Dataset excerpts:
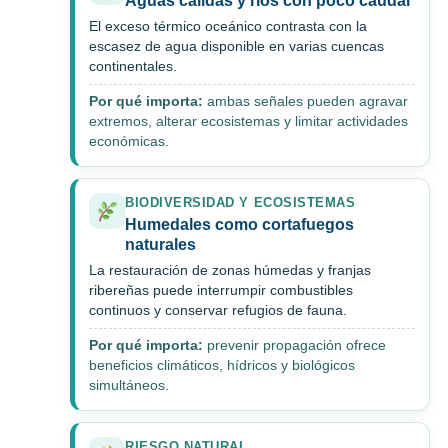
Aguas cálidas y ríos con poco caudal
El exceso térmico oceánico contrasta con la
escasez de agua disponible en varias cuencas
continentales.
Por qué importa:
ambas señales pueden agravar
extremos, alterar ecosistemas y limitar actividades
económicas.
BIODIVERSIDAD Y ECOSISTEMAS
Humedales como cortafuegos
naturales
La restauración de zonas húmedas y franjas
ribereñas puede interrumpir combustibles
continuos y conservar refugios de fauna.
Por qué importa:
prevenir propagación ofrece
beneficios climáticos, hídricos y biológicos
simultáneos.
RIESGO NATURAL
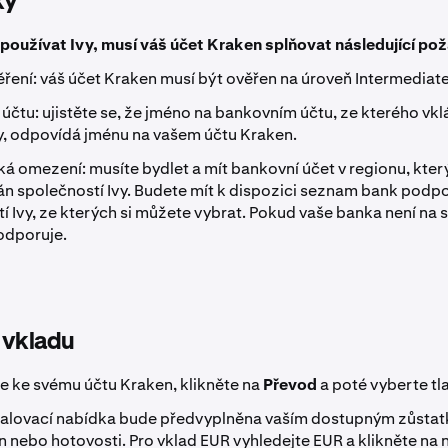
ky
používat Ivy, musí váš účet Kraken splňovat následující po
ření: váš účet Kraken musí být ověřen na úroveň Intermediate
í účtu: ujistěte se, že jméno na bankovním účtu, ze kterého vk
y, odpovídá jménu na vašem účtu Kraken.
á omezení: musíte bydlet a mít bankovní účet v regionu, který
n společností Ivy. Budete mít k dispozici seznam bank pod
í Ivy, ze kterých si můžete vybrat. Pokud vaše banka není na s
odporuje.
 vkladu
se ke svému účtu Kraken, klikněte na
Převod
a poté vyberte tl
balovací nabídka bude předvyplněna vaším dostupným zůsta
nebo hotovosti. Pro vklad EUR vyhledejte EUR a klikněte na n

*DIRECTIONS:* Apply a filter for "klikněte" to the entries and show each line that passes.

*RESULT OF THE TASK:*
se ke svému účtu Kraken, klikněte na
nebo hotovosti. Pro vklad EUR vyhledejte EUR a klikněte na n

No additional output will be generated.